Marceu Vieira, jornalista e sambista, morre no Rio aos 63 anos

Marceu Vieira

O jornalista e compositor Marceu Vieira morre no Rio aos 63 anos. Ele lutava contra um câncer no pulmão desde o ano passado e estava internado há cerca de um mês no Hospital Quinta D’Or, em São Cristóvão, onde faleceu nesta segunda-feira (29).

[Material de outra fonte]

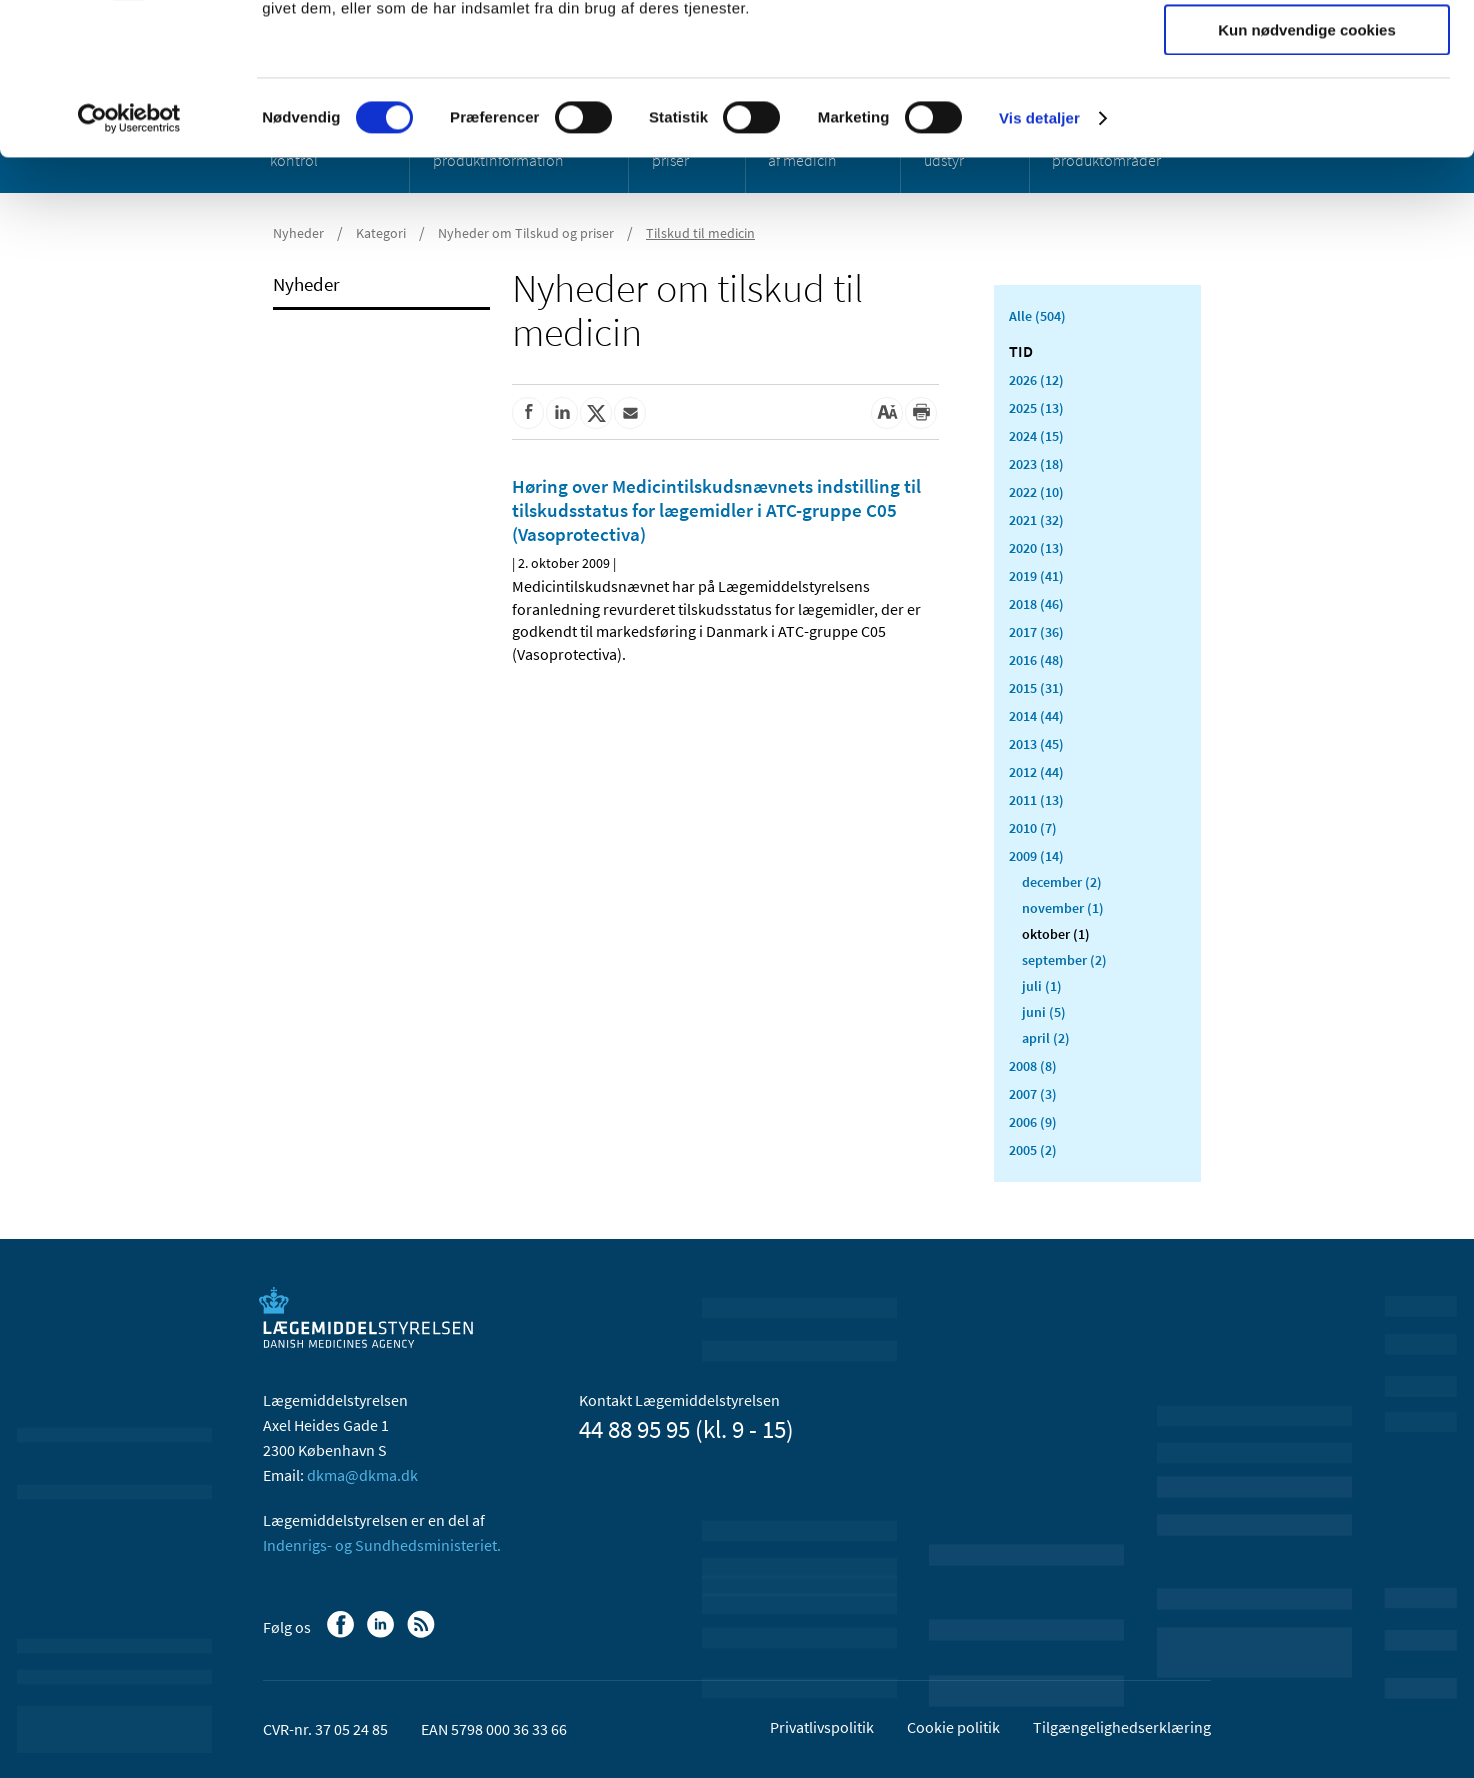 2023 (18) (1036, 464)
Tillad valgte (1307, 108)
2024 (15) (1036, 436)
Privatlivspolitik (822, 1727)
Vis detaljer (1039, 254)
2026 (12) (1036, 380)
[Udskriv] (921, 413)
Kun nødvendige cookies (1307, 166)
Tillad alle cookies (1307, 49)
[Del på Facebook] (528, 413)
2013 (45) (1036, 744)
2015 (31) (1036, 688)
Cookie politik (953, 1727)
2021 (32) (1036, 520)
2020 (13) (1036, 548)
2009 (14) (1036, 856)
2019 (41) (1036, 576)
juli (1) (1042, 986)
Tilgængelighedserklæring (1122, 1727)
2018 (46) (1036, 604)
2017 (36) (1036, 632)
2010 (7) (1033, 828)
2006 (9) (1033, 1122)
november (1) (1063, 908)
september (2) (1064, 960)
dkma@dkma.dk (362, 1475)
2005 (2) (1033, 1150)
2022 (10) (1036, 492)
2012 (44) (1036, 772)
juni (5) (1044, 1012)
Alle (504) (1037, 316)
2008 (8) (1033, 1066)
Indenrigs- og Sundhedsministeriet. (382, 1545)
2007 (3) (1033, 1094)
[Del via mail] (630, 413)
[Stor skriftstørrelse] (887, 413)
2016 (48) (1036, 660)
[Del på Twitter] (596, 413)
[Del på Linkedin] (562, 413)
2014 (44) (1036, 716)
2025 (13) (1036, 408)
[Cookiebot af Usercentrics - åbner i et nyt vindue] (129, 255)
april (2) (1046, 1038)
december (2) (1062, 882)
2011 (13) (1036, 800) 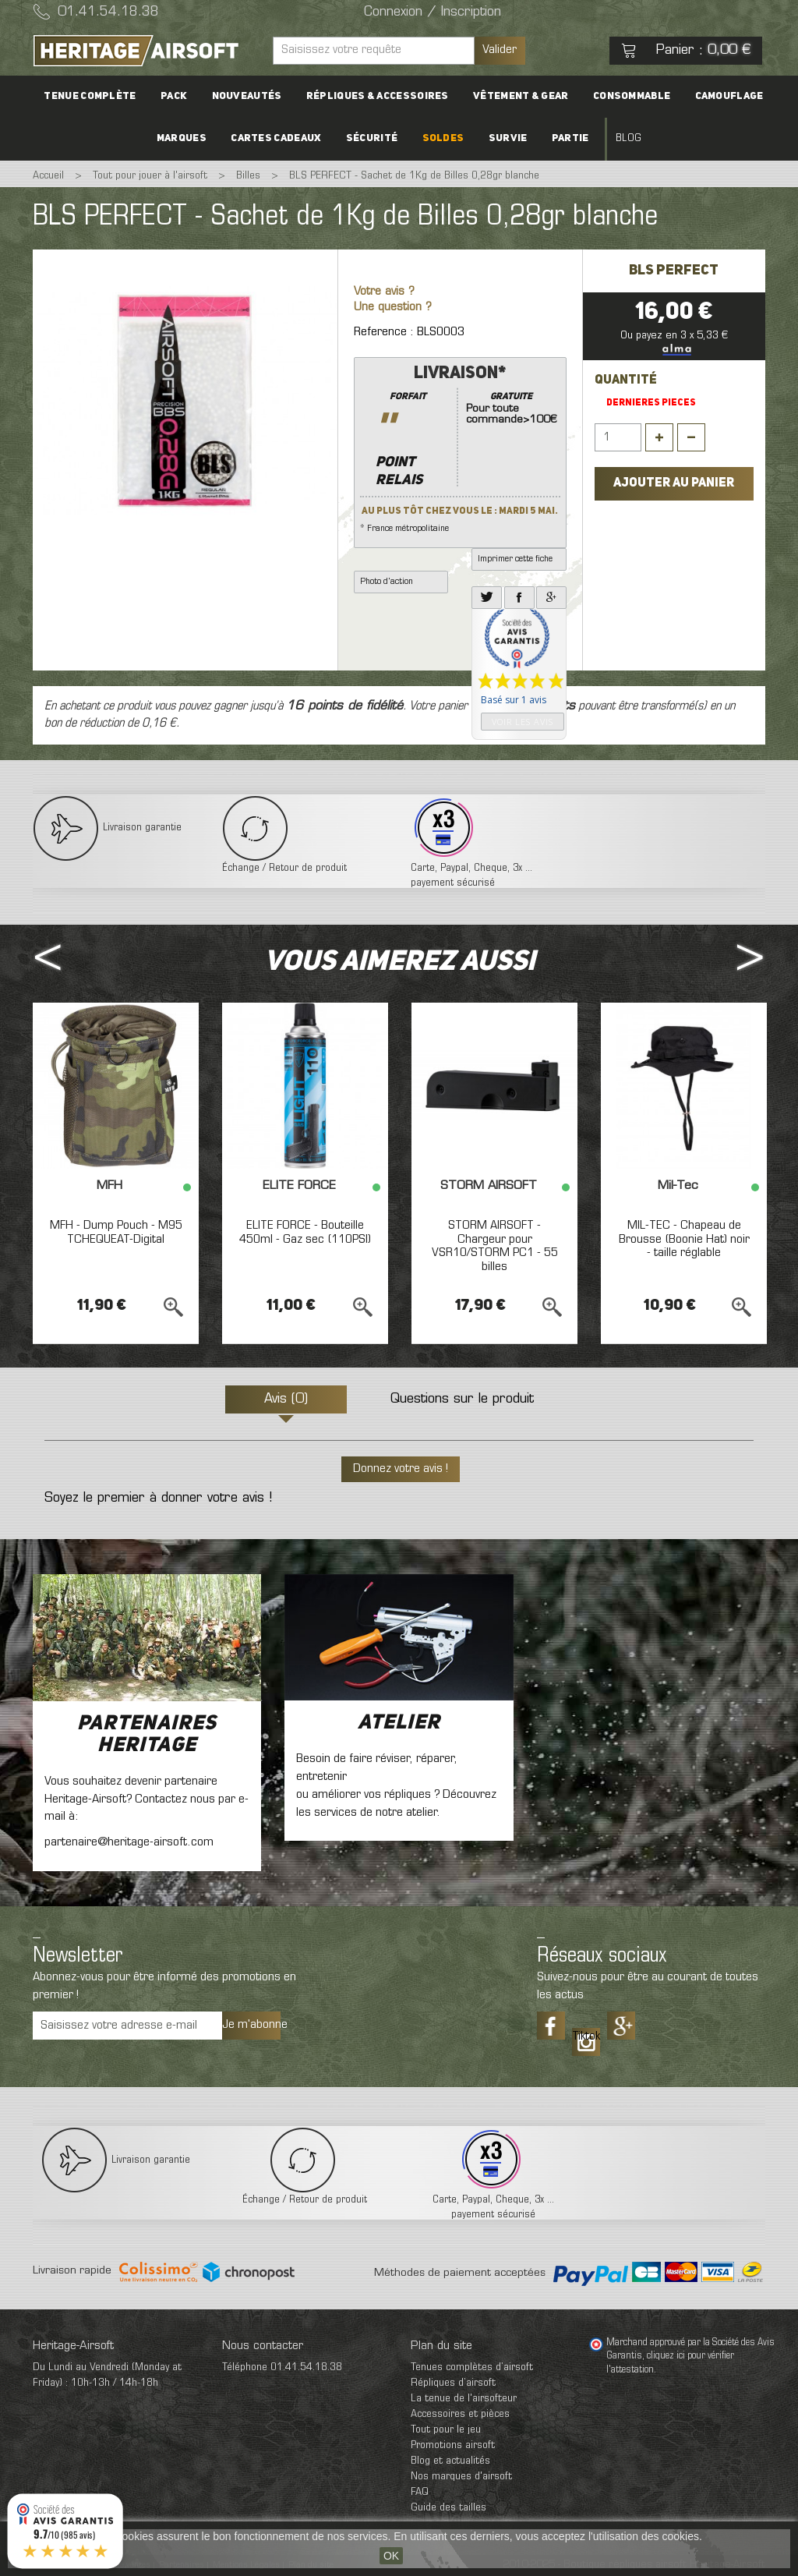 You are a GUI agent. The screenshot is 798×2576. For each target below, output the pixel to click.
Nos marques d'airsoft (461, 2476)
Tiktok (586, 2036)
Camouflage (721, 96)
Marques (189, 138)
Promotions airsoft (453, 2445)
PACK (179, 96)
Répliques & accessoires (377, 96)
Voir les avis (522, 721)
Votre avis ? (384, 292)
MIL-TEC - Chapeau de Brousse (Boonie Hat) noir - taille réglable (684, 1239)
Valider (499, 50)
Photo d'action (386, 581)
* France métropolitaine (460, 447)
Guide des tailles (448, 2508)
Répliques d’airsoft (453, 2383)
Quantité (626, 380)
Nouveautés (249, 96)
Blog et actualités (450, 2461)
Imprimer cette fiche (515, 559)
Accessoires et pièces (460, 2414)
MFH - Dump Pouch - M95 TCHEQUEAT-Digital (116, 1232)
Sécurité (374, 138)
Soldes (443, 138)
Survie (505, 138)
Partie (565, 138)
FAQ (420, 2492)
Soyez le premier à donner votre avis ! (158, 1498)
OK (391, 2555)
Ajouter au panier (673, 483)
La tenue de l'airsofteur (464, 2398)
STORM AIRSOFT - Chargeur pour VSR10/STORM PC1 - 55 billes (495, 1246)
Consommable (626, 96)
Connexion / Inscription (432, 12)
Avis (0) (286, 1399)
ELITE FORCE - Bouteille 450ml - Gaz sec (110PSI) (305, 1232)
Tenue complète (97, 96)
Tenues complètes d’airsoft (472, 2367)
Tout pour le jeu (446, 2430)
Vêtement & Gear (519, 96)
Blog (621, 138)
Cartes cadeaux (281, 138)
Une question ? (393, 307)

Nascido em Nova Iguaçu, Marceu formou-se em Jornalismo pela Universidade Federal Fluminense (UFF) e construiu uma carreira sólida em veículos como Tribuna da Imprensa, Extra, Jornal do Brasil, O Dia, revista Época e Grupo Globo. Mais recentemente, atuava como redator no programa Conversa com Bial. Foi justamente Pedro Bial quem homenageou o colega nas redes sociais: Não conheci ninguém que vivesse como Marceu Vieira, uma vida em estado de poesia. Virou poema.

Apaixonado pelo Flamengo, pelo samba e pelo Carnaval, Marceu também deixou sua marca como compositor. Entre suas canções estão O que é meu, com Tuninho Galante, e Samba do Esquecimento, parceria com João Pimentel e Teresa Cristina, gravada por Ernesto Pires. Foi ainda um dos fundadores do bloco “Imprensa que eu gamo”, tradicional entre jornalistas e amantes do samba carioca.

Colegas e amigos lamentaram a perda. O colunista Ancelmo Gois escreveu: O adotei como um irmão carioca, com quem desde meados dos anos 1980, ainda no antigo Jornal do Brasil, tive a sorte de desfrutar de sua imensa generosidade como amigo e também como um estupendo colega de trabalho. Com sua morte, eu perco um querido amigo e o jornalismo perde um dos melhores profissionais de sua geração.

Marceu Vieira deixa três filhos, Maria, Mateus e Vitória, que se despediram em nota emocionada: É com o coração apertado, mas cheio de gratidão, que nos despedimos do nosso amado Marceuzinho. Ele lutou com coragem até o fim, mas chegou a hora do seu descanso. Nosso pai foi e sempre será lembrado como um homem muito amado, um pai extraordinário, jornalista e cronista brilhante, compositor de alma, sambista apaixonado e amigo leal.